As well as taking your medication, looking after your overall health can help reduce the risk of you falling ill. This means taking regular exercise, eating a well balanced diet, quitting smoking and reducing your alcohol intake.
Other things to bear in mind when you have HIV:
- You will not be able to join the armed forces.
- You will not be able to donate blood.
- You will be able to donate organs, but only to others with the condition.
- You will not be able to enter certain countries.
- You may need to get a specialist life insurance policy.
While HIV is no longer necessarily a life-threatening diagnosis, it is still a life-long condition that will impact your life considerably. Understandably then, you’re bound to feel some psychological impacts.
If you already struggle with some aspects of your mental health, for example if you have suffered depression, anxiety or low self-esteem, getting a diagnosis can make these symptoms worse. If your mental health has been good, you may still find it difficult to adjust to your diagnosis.
Worrying about your future, your health and telling people is all very common. You may find you start to isolate yourself. Sadly there can still be stigma surrounding HIV as well as a lack of understanding. This can all affect how you feel about yourself.
If you find yourself struggling after your diagnosis, isolating yourself, feeling low or bad about yourself, you could benefit from seeking support. You may find it helpful speaking to other people who have HIV. You could join a support group (online or in-person) or you could try group therapy.
You may prefer to speak to a counsellor one-on-one about how you’re feeling. Speaking to someone who has experience treating clients with HIV is beneficial as they will have a greater understanding of what you’re going through and the psychological impacts.
Telling people you have HIV
When you are diagnosed with HIV, it’s important to tell your current sexual partner and any partner’s you’ve had since becoming infected. Doing this can be a tough experience; you may feel upset, embarrassed or even angry. Talk this through with your medical team as they can advise who you need to tell and the best way to get in touch - they may even be able to contact them for you.

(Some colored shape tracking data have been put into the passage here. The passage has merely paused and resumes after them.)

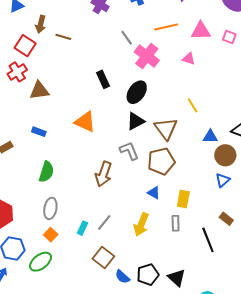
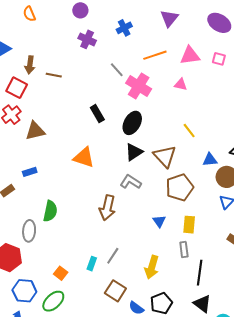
blue rectangle: (39, 132) -> (30, 172), moved, turned -32
gray L-shape: (129, 151) -> (131, 182), turned -30
brown pentagon: (161, 161) -> (180, 187), moved
blue triangle: (154, 193) -> (159, 221), turned 32
gray ellipse: (50, 208) -> (29, 231), moved
yellow arrow: (141, 224) -> (152, 267), moved
black line: (208, 240) -> (200, 273), moved, turned 35
black triangle: (177, 278) -> (202, 304), moved

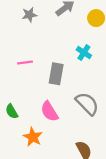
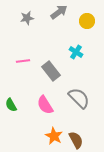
gray rectangle: (56, 74) -> (51, 71), turned -48
orange star: (33, 137) -> (54, 136), moved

You may also be wondering whether or not you need to tell your employer. There is no legal obligation to do this unless you are in the armed forces (in a frontline job) or work in a healthcare job where you provide invasive procedures.
You will be protected under the Equality Act 2010 which means employers cannot ask about certain health conditions during the job application process. Employers can then ask health questions once you have a job to help them decide whether or not you can carry out essential tasks for the job.
You may decide to tell your employer what’s happening so they can make any necessary adjustments to your workload or arrange any time off you need for medical appointments. This decision is completely up to you.
Educating people about HIV and what your diagnosis means will hopefully help to ease any fears or concerns they may have. You could even send them the link to this page so they can read more about what HIV is and how it affects people.
Just remember, you are not alone. There are people ready to support you at every step.